Comieron como nunca lo habían hecho.
Se encontraban tan contentos con su hallazgo que se olvidaron de su viaje. Se establecieron en unas cuevas cercanas. Iban a cazar regularmente aquel maná del cielo… o del suelo. O del agua. La idea de que aquella valla había sido puesta allí por alguien les hizo pensar, aunque no hallaron respuesta.
La respuesta llegó un día, y del modo más dramático.
Depredador regresaba a la cueva con una Presa en su espalda. Rezongaba contra Amigo, que no había querido ir a buscarla. De mal humor, dejó la carne a la entrada.
Pero Amigo no estaba.
Su desaparición le inquietó. El concepto de «propiedad privada» no existia para él, pero como todo cazador tenía instinto territorial (suponiendo que ambos conceptos no sean lo mismo). Habían invadido un territorio, y su propietario debía estar de muy mal humor. Decidió marcharse, y pronto. Reunió provisiones como ya sabía hacerlo y prosiguió su interrumpida caminata.

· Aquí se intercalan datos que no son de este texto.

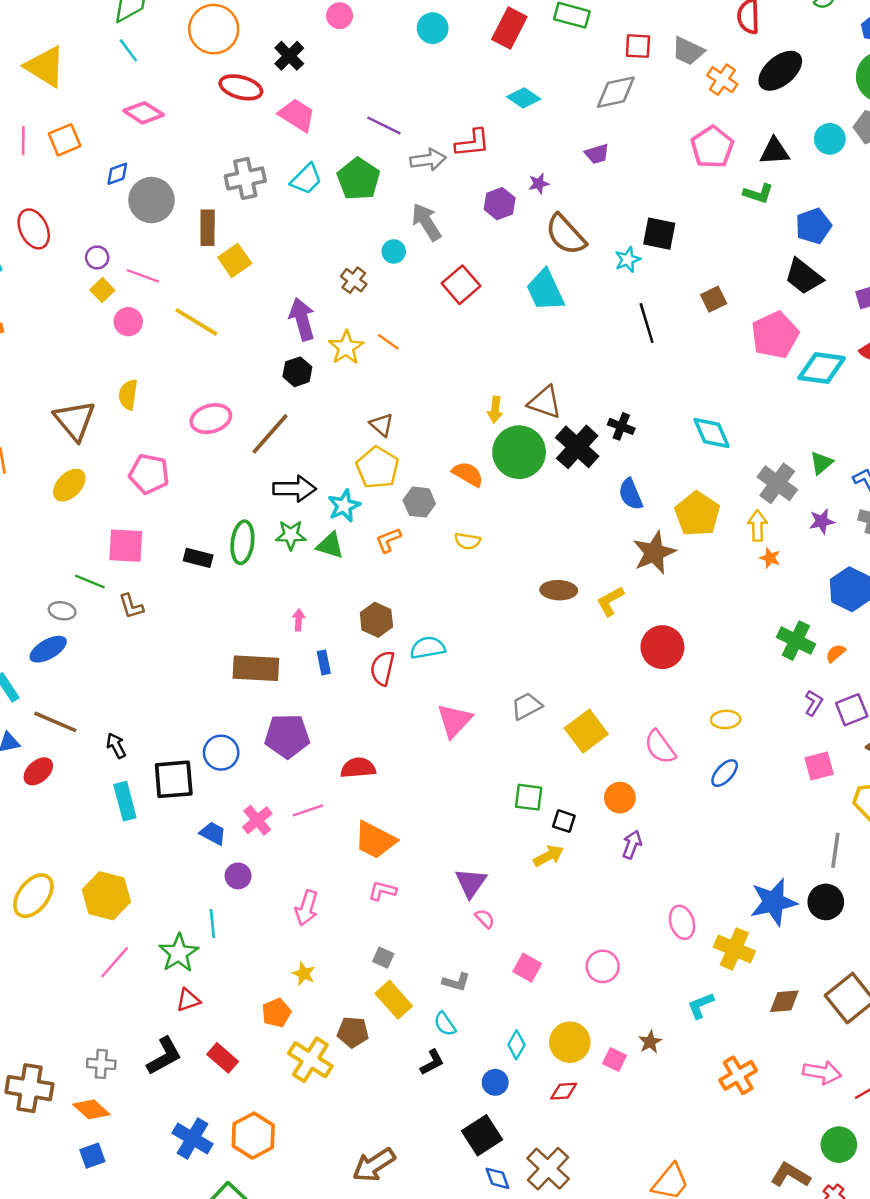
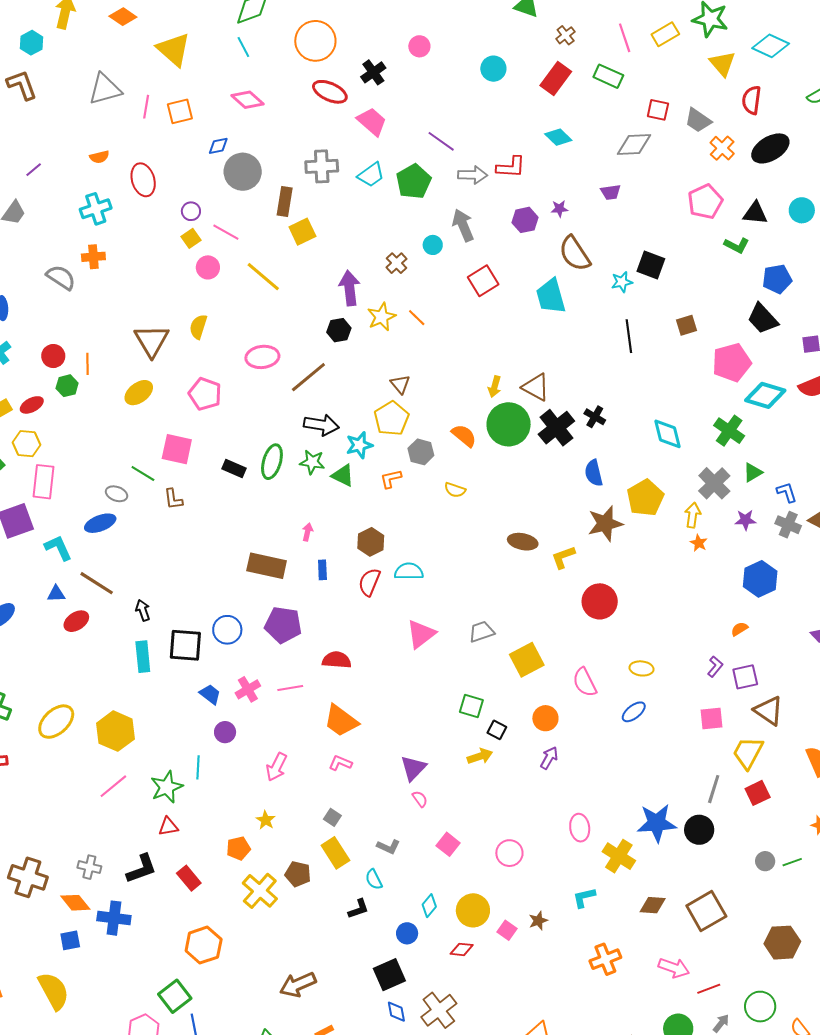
green cross: (796, 641) -> (729, 431), moved
blue cross: (193, 1139) -> (114, 918), moved, turned -32

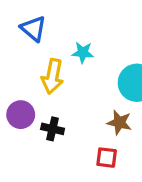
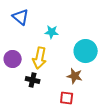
yellow arrow: (53, 76) -> (40, 58), moved
purple circle: (21, 115) -> (13, 59), moved

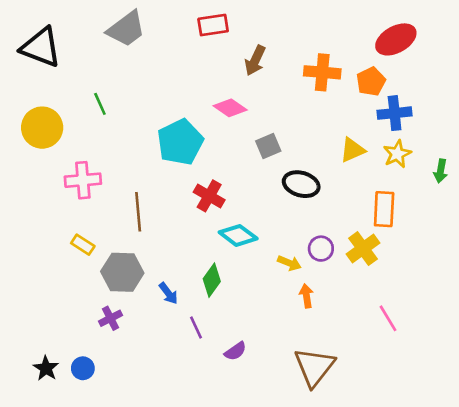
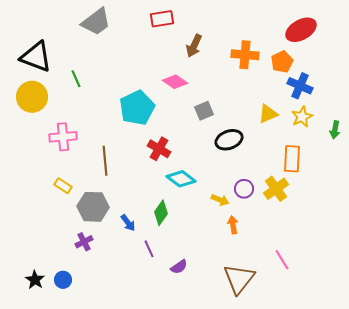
black triangle: (41, 47) -> (36, 57), moved
blue cross: (395, 113) -> (300, 86), turned 30
black ellipse: (301, 184) -> (229, 140), turned -36
pink line: (388, 318) -> (282, 260), moved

Pero no llegó a completarla. Fue sorprendido por la cosa más espantosa que había visto en su vida.
Del cielo llegó un ruido petardeante (tac-tac-tac-tac) y una horrible cosa voladora surgió tras la cresta de unas dunas. Corrió, aterrorizado. Una cosa alargada, con cola, pequeñas alas y algo que giraba sobre su cuerpo, como alas de insecto. Al verla, arrojó sus provisiones para correr mejor, sus zancadas devorando la distancia. ¿Dónde esconderse? La cosa lo veía desde el cielo.
Su dilema quedó resuelto cuando una red cayó del autogiro. Enfurecido, mordió y rasgó con sus espolones sin lograr romper la malla de acero. Sólo consiguió enredarse más. Finalmente se aquietó.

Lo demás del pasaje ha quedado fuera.